Gooooood point. Miriam Freedman suggested that one way to level the playing field might be to increase the time limit for all the test takers, simply because most high-stakes exams are somewhat speeded, and many non-disabled test takers could benefit from extra time. Indeed, the NYT story notes that some educators believe that all SAT-takers should have the option of choosing extra time, or that the test should essentially be untimed.

The problem with that choice option is that everyone will choose the most amount of time possible, so that effectively sets a new time limit. A very lengthy time limit - or none at all - can create financial and administrative nightmares. Testing costs go up when seat times lengthen (if testing locations charge for their use), so we could move from a situation in which disability disagnoses are too expensive to a situation in which testing costs become prohibitive. This could also make test scheduling more problematic, and once the time limit expands, the College Board goes from speededness concerns to fatigue effect concerns. Oh, and the new test would need to undergo rigorous reliability and validity analyses because it cannot be assumed that items pretested under one time limit, and administered under another, will remain the same in terms of discrimination, difficulty, and predictive validity. The SAT administered under double time, or no time limit, is a new test, and much data would be needed before colleges could use it to predict first-year performance.

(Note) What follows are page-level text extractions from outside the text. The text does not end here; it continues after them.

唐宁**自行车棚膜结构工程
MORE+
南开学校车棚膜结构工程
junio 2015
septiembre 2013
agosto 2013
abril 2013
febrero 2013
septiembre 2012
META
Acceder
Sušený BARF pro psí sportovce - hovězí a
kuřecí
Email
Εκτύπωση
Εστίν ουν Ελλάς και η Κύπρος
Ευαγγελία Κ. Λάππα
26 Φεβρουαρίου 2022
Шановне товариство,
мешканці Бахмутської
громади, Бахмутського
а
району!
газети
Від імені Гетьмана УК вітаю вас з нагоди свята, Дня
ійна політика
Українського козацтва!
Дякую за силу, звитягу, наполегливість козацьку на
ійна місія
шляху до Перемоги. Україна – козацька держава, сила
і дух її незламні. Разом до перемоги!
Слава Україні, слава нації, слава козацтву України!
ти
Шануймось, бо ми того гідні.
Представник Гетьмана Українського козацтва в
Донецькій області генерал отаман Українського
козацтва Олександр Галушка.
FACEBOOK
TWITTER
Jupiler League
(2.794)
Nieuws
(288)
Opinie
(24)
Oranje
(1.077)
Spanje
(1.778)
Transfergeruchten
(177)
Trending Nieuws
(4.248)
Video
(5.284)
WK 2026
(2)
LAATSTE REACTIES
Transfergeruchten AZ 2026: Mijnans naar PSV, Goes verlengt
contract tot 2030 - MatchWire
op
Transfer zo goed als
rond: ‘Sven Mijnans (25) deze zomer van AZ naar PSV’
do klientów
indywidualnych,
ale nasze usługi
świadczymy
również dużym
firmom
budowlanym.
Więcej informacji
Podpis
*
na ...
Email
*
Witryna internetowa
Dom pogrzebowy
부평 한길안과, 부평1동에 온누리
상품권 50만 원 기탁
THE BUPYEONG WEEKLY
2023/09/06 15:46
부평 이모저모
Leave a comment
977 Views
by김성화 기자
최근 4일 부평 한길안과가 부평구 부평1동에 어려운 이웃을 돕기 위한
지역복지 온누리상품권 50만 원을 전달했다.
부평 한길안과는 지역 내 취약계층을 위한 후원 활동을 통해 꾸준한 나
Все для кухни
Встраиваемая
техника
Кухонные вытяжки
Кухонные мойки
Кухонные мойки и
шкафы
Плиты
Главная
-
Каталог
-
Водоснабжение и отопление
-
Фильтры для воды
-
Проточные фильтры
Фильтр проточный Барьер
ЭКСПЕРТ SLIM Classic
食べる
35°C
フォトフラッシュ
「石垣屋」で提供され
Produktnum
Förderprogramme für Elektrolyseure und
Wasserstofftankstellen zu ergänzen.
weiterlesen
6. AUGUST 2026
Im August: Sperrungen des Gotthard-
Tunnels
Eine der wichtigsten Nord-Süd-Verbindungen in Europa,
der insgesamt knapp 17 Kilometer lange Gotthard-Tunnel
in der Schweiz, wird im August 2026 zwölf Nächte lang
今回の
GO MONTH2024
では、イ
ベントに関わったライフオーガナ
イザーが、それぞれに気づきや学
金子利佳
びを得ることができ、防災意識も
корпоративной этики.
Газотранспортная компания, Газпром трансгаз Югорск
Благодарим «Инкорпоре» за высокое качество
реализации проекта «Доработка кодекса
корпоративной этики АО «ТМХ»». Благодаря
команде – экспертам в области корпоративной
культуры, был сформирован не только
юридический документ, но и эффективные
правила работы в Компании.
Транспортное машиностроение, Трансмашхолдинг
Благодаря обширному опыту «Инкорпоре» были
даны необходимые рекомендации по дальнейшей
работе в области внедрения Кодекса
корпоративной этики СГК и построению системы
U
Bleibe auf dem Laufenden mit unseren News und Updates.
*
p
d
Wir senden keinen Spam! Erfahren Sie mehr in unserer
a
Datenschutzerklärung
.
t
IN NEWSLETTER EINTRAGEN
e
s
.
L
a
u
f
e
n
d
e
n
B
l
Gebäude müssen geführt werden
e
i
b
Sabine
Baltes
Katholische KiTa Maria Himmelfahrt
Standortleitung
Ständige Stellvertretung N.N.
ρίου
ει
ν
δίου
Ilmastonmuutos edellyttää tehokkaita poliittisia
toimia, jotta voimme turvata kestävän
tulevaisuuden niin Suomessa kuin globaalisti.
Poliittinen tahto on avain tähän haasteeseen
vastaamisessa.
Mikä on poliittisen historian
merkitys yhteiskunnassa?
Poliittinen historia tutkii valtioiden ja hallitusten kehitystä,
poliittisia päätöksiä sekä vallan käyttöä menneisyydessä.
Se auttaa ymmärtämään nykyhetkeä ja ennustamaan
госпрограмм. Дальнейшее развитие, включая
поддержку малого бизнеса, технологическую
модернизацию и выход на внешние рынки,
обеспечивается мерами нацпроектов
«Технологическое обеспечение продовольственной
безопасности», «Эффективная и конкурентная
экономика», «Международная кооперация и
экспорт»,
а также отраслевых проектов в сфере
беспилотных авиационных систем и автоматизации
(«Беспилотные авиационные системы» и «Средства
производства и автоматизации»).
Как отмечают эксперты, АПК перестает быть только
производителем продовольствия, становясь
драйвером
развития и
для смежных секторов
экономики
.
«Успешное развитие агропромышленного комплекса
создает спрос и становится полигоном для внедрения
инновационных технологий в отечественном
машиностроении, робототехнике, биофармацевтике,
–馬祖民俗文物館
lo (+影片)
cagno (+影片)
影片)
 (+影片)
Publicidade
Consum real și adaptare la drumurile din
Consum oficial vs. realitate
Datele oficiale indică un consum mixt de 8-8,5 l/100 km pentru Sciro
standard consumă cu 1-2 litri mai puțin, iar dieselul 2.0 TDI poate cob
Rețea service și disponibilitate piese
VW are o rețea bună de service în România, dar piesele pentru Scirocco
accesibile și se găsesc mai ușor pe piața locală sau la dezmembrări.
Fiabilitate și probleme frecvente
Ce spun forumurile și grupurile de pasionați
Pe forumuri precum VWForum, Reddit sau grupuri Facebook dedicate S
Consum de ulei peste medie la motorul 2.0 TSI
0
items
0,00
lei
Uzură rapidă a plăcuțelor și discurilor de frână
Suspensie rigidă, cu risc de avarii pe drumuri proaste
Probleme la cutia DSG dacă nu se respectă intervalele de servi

And speaking of validity analyses, those who think the SAT timing should be expanded for everyone are making two assumptions that may very well be incorrect. The first assumption is that increasing the time for everyone would "level the playing field." Problem is, there's no research to show that only students with true LDs would benefit, while others would not, and logically, it makes sense to conclude, as Jane McClure does above, that some non-LD students will benefit from extra time. It is not unreasonable to imagine a situation in which students with true LDs will be more likely to have lower scores on an untimed test, because the non-LD students will have leaped ahead of them due to their ability to benefit more from the extra time.

The second assumption that extended-time proponents are making is that all parents and disability advocates really want a level SAT playing field. No matter how generous a time limit might be, there will always be someone who will ask for more, because there will always be those who want preferential treatment for themselves or their children, as opposed to equal treatment for everyone. If extending the time limit for all in fact widened the score gap between LD students and non-LD students, a lot of people would be furious; there would be no way then to remove the "stigma" of that lower score.